══ Task input ══

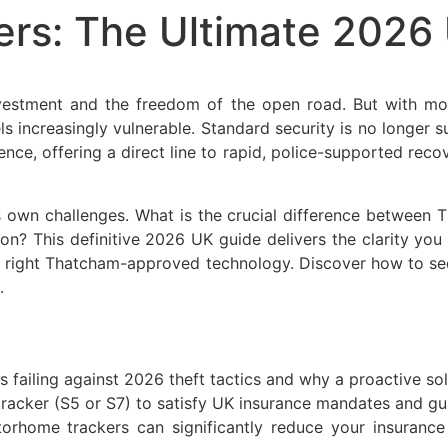
rs: The Ultimate 2026 
vestment and the freedom of the open road. But with mo
els increasingly vulnerable. Standard security is no longer su
nce, offering a direct line to rapid, police-supported re
s own challenges. What is the crucial difference between
son? This definitive 2026 UK guide delivers the clarity yo
 right Thatcham-approved technology. Discover how to secu
.
 failing against 2026 theft tactics and why a proactive solu
acker (S5 or S7) to satisfy UK insurance mandates and guar
home trackers can significantly reduce your insurance 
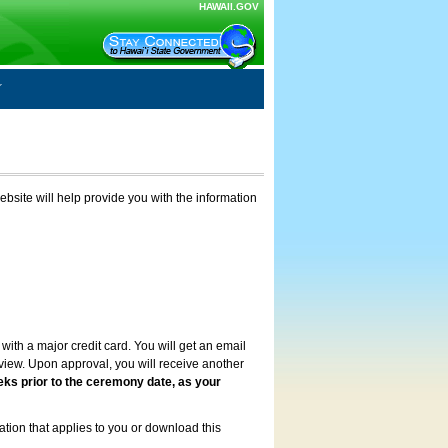
HAWAII.GOV
ebsite will help provide you with the information
with a major credit card. You will get an email
review. Upon approval, you will receive another
eks prior to the ceremony date, as your
ation that applies to you or download this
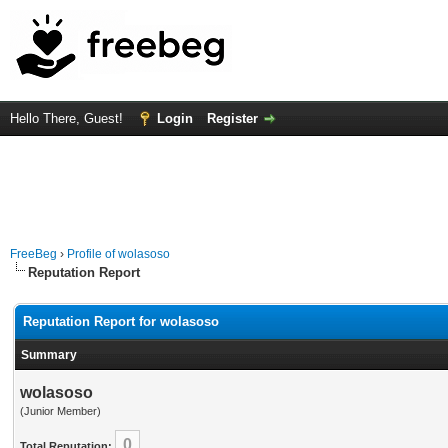
Hello There, Guest!
Login
Register
FreeBeg
›
Profile of wolasoso
Reputation Report
Reputation Report for wolasoso
Summary
wolasoso
(Junior Member)
0
Total Reputation:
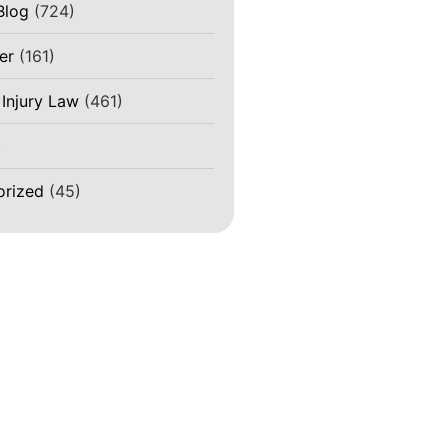
Blog
(724)
er
(161)
 Injury Law
(461)
)
orized
(45)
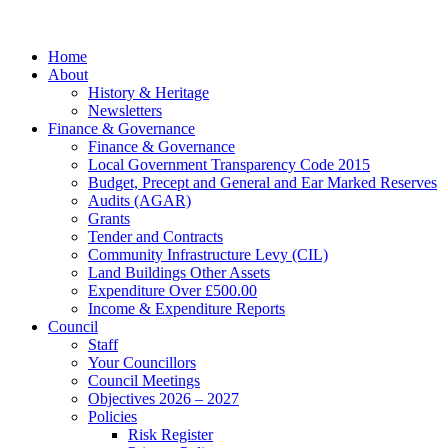
facebook
Close
Home
Menu
About
History & Heritage
Newsletters
Finance & Governance
Finance & Governance
Local Government Transparency Code 2015
Budget, Precept and General and Ear Marked Reserves
Audits (AGAR)
Grants
Tender and Contracts
Community Infrastructure Levy (CIL)
Land Buildings Other Assets
Expenditure Over £500.00
Income & Expenditure Reports
Council
Staff
Your Councillors
Council Meetings
Objectives 2026 – 2027
Policies
Risk Register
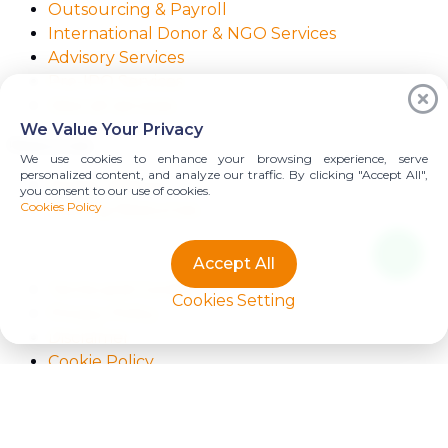
Outsourcing & Payroll
International Donor & NGO Services
Advisory Services
Pre-IPO Services
View all services
We Value Your Privacy
Resources
We use cookies to enhance your browsing experience, serve
personalized content, and analyze our traffic. By clicking "Accept All",
Praxity Alliance
you consent to our use of cookies.
Cookies Policy
Starling Resources
Accept All
Terms and Conditions
Cookies Setting
Privacy Policy
Disclaimer
Cookie Policy
Copyright
Copyright © PT. Imajiku Cipta Media 2025. Developed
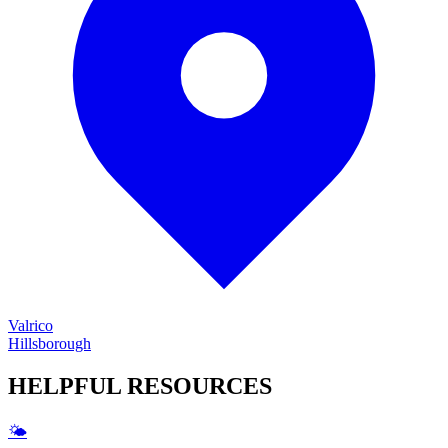
Valrico
Hillsborough
HELPFUL
RESOURCES
🌤️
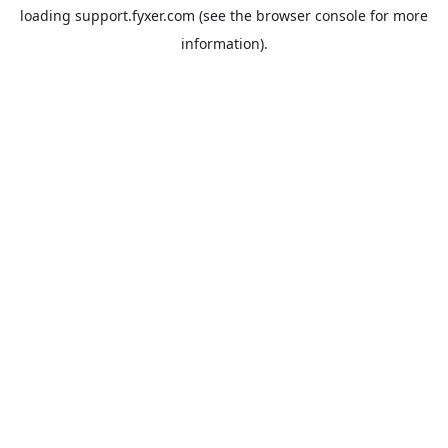
loading
support.fyxer.com
(see the
browser console
for more
information).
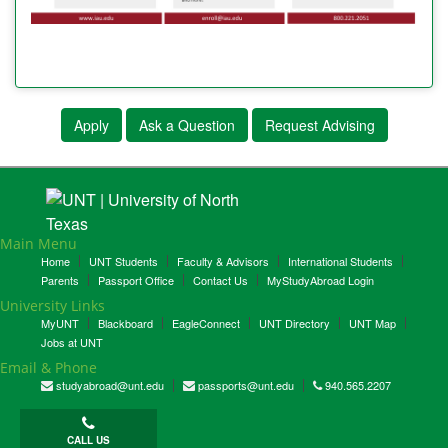
Apply
Ask a Question
Request Advising
Main Menu
Home
UNT Students
Faculty & Advisors
International Students
Parents
Passport Office
Contact Us
MyStudyAbroad Login
University Links
MyUNT
Blackboard
EagleConnect
UNT Directory
UNT Map
Jobs at UNT
Email & Phone
studyabroad@unt.edu
passports@unt.edu
940.565.2207
CALL US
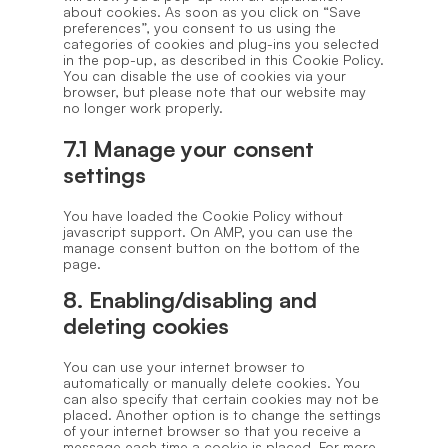
about cookies. As soon as you click on “Save
preferences”, you consent to us using the
categories of cookies and plug-ins you selected
in the pop-up, as described in this Cookie Policy.
You can disable the use of cookies via your
browser, but please note that our website may
no longer work properly.
7.1 Manage your consent
settings
You have loaded the Cookie Policy without
javascript support. On AMP, you can use the
manage consent button on the bottom of the
page.
8. Enabling/disabling and
deleting cookies
You can use your internet browser to
automatically or manually delete cookies. You
can also specify that certain cookies may not be
placed. Another option is to change the settings
of your internet browser so that you receive a
message each time a cookie is placed. For more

═══

Goal of the exercise
Set down all of the entries exactly as they stand, without any image.

Solution for this problem
rs: The Ultimate 2026 
vestment and the freedom of the open road. But with mo
els increasingly vulnerable. Standard security is no longer su
nce, offering a direct line to rapid, police-supported re
s own challenges. What is the crucial difference between
son? This definitive 2026 UK guide delivers the clarity yo
 right Thatcham-approved technology. Discover how to secu
.
 failing against 2026 theft tactics and why a proactive solu
acker (S5 or S7) to satisfy UK insurance mandates and guar
home trackers can significantly reduce your insurance 
HAWAII.GOV
ebsite will help provide you with the information
with a major credit card. You will get an email
review. Upon approval, you will receive another
eks prior to the ceremony date, as your
ation that applies to you or download this
Hello There, Guest!
Login
Register
FreeBeg
›
Profile of wolasoso
Reputation Report
Reputation Report for wolasoso
Summary
wolasoso
(Junior Member)
0
Total Reputation:
Blog
(724)
er
(161)
 Injury Law
(461)
)
orized
(45)
facebook
Close
Home
Menu
About
History & Heritage
Newsletters
Finance & Governance
Finance & Governance
Local Government Transparency Code 2015
Budget, Precept and General and Ear Marked Reserves
Audits (AGAR)
Grants
Tender and Contracts
Community Infrastructure Levy (CIL)
Land Buildings Other Assets
Expenditure Over £500.00
Income & Expenditure Reports
Council
Staff
Your Councillors
Council Meetings
Objectives 2026 – 2027
Policies
Risk Register
Outsourcing & Payroll
International Donor & NGO Services
Advisory Services
Pre-IPO Services
View all services
We Value Your Privacy
Resources
We use cookies to enhance your browsing experience, serve
personalized content, and analyze our traffic. By clicking "Accept All",
Praxity Alliance
you consent to our use of cookies.
Cookies Policy
Starling Resources
Accept All
Terms and Conditions
Cookies Setting
Privacy Policy
Disclaimer
Cookie Policy
Copyright
Copyright © PT. Imajiku Cipta Media 2025. Developed
Valrico
Hillsborough
HELPFUL
RESOURCES
🌤️
loading
support.fyxer.com
(see the
browser console
for more
information).
Apply
Ask a Question
Request Advising
Main Menu
Home
UNT Students
Faculty & Advisors
International Students
Parents
Passport Office
Contact Us
MyStudyAbroad Login
University Links
MyUNT
Blackboard
EagleConnect
UNT Directory
UNT Map
Jobs at UNT
Email & Phone
studyabroad@unt.edu
passports@unt.edu
940.565.2207
CALL US
about cookies. As soon as you click on “Save
preferences”, you consent to us using the
categories of cookies and plug-ins you selected
in the pop-up, as described in this Cookie Policy.
You can disable the use of cookies via your
browser, but please note that our website may
no longer work properly.
7.1 Manage your consent
settings
You have loaded the Cookie Policy without
javascript support. On AMP, you can use the
manage consent button on the bottom of the
page.
8. Enabling/disabling and
deleting cookies
You can use your internet browser to
automatically or manually delete cookies. You
can also specify that certain cookies may not be
placed. Another option is to change the settings
of your internet browser so that you receive a
message each time a cookie is placed. For more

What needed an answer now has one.